The most common injuries in baseball players involve the shoulder. Overhead throwing athletes develop unique rang of motion characteristics which can negatively effect the position of the shoulder during high velocity throwing. The characteristics most often looked at is the increased amount of external rotation (the movement of the arm in the early/late cocking phase) as well as a significant deficit in internal rotation (the movement of the arm during the transition from forward acceleration to deceleration). This deficit in the internal rotation mobility alters the shoulder kinematics leading to possible pathologic changes such as impingement and SLAP tears (aforementioned problems down the road).

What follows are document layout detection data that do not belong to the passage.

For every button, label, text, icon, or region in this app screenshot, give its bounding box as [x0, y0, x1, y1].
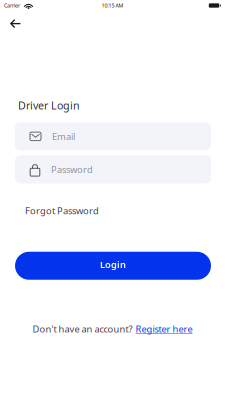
staticText: Login: [100, 258, 126, 270]
staticText: Carrier: [4, 2, 20, 9]
staticText: 10:15 AM: [102, 2, 124, 9]
staticText: Don't have an account?: [32, 323, 132, 335]
button[interactable]: Email: [15, 122, 211, 150]
button[interactable]: Back: [0, 11, 30, 35]
staticText: Driver Login: [18, 98, 80, 112]
button[interactable]: Password: [15, 155, 211, 183]
button[interactable]: Forgot Password: [25, 204, 99, 217]
staticText: Password: [51, 163, 93, 176]
button[interactable]: Register here: [136, 323, 192, 335]
button[interactable]: Login: [15, 252, 211, 280]
staticText: Email: [52, 130, 75, 143]
staticText: Forgot Password: [25, 204, 99, 217]
staticText: Register here: [136, 323, 192, 335]
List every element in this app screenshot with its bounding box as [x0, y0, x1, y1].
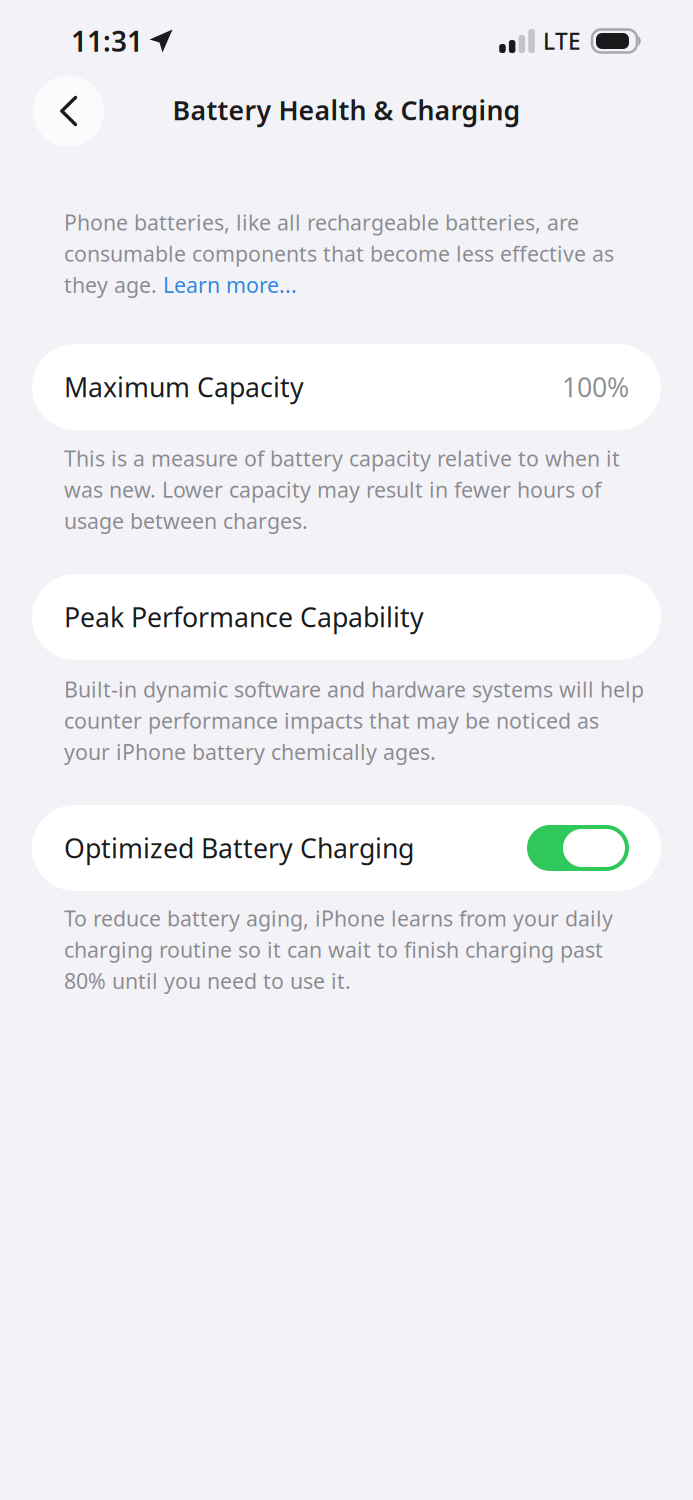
button[interactable]: Maximum Capacity — [0, 344, 693, 430]
staticText: Optimized Battery Charging — [64, 830, 414, 866]
staticText: Built-in dynamic software and hardware s… — [64, 675, 644, 766]
button[interactable]: Back — [33, 76, 104, 146]
staticText: LTE — [543, 26, 581, 56]
staticText: 11:31 — [71, 22, 143, 60]
staticText: This is a measure of battery capacity re… — [64, 444, 620, 535]
staticText: Phone batteries, like all rechargeable b… — [64, 208, 614, 299]
staticText: Battery Health & Charging — [172, 92, 520, 128]
staticText: To reduce battery aging, iPhone learns f… — [64, 904, 613, 995]
staticText: Maximum Capacity — [64, 369, 304, 405]
staticText: 100% — [562, 369, 629, 405]
staticText: Peak Performance Capability — [64, 599, 424, 635]
button[interactable]: Peak Performance Capability — [0, 574, 693, 660]
button[interactable]: Optimized Battery Charging — [0, 805, 693, 891]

Of the 5 main phases of throwing, the deceleration phase is recognized as the most harmful phase, and responsible for a majority of shoulder injuries in the overhead throwing athlete. During this phase the greatest torque is required as the muscles about the shoulder and shoulder blade eccentrically load to slow the arm down. Improper training of these muscles can lead to a significant strength imbalance and therefore negatively effect the position of the shoulder during high velocity throwing.
In isolation or especially in combination these factors can be detrimental to an overhead throwing athlete with the end result being should pain and injury especially in an overuse situation. A consideration we here at APEX pay very close attention to with our program design coupled with Biodex training for the overhead athlete to combat and help prevent these issues from occurring.